Required action
From the entries below, return every line that includes the word "used".

*** Supplied entries Section Begins ***

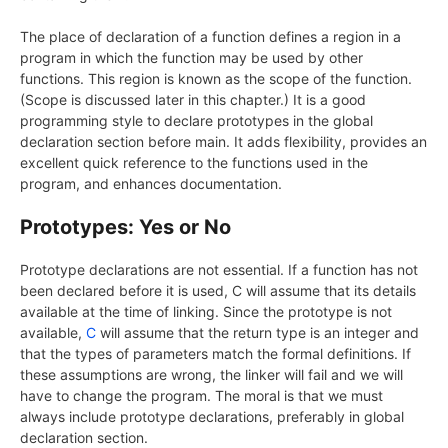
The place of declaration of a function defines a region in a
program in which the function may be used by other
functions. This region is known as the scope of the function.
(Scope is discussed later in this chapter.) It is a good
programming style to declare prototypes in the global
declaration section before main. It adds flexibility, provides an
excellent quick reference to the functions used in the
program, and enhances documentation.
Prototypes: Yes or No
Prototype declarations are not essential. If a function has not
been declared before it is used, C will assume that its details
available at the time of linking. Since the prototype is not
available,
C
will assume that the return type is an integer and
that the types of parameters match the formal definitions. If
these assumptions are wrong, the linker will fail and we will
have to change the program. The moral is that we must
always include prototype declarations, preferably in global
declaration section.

*** Supplied entries Section Ends ***
*** Supplied entries Section Begins ***

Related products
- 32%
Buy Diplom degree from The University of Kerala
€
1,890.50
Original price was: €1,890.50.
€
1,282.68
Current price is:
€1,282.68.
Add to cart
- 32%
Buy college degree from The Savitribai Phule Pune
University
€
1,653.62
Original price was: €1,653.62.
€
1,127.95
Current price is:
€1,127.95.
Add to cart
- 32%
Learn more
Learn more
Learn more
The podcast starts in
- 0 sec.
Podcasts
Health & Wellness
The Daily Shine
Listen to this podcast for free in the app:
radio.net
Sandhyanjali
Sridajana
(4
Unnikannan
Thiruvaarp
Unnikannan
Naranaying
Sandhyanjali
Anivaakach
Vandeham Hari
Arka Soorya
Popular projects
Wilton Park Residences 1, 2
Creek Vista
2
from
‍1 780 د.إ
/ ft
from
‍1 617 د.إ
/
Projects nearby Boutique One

*** Supplied entries Section Ends ***

Output
program in which the function may be used by other
excellent quick reference to the functions used in the
been declared before it is used, C will assume that its details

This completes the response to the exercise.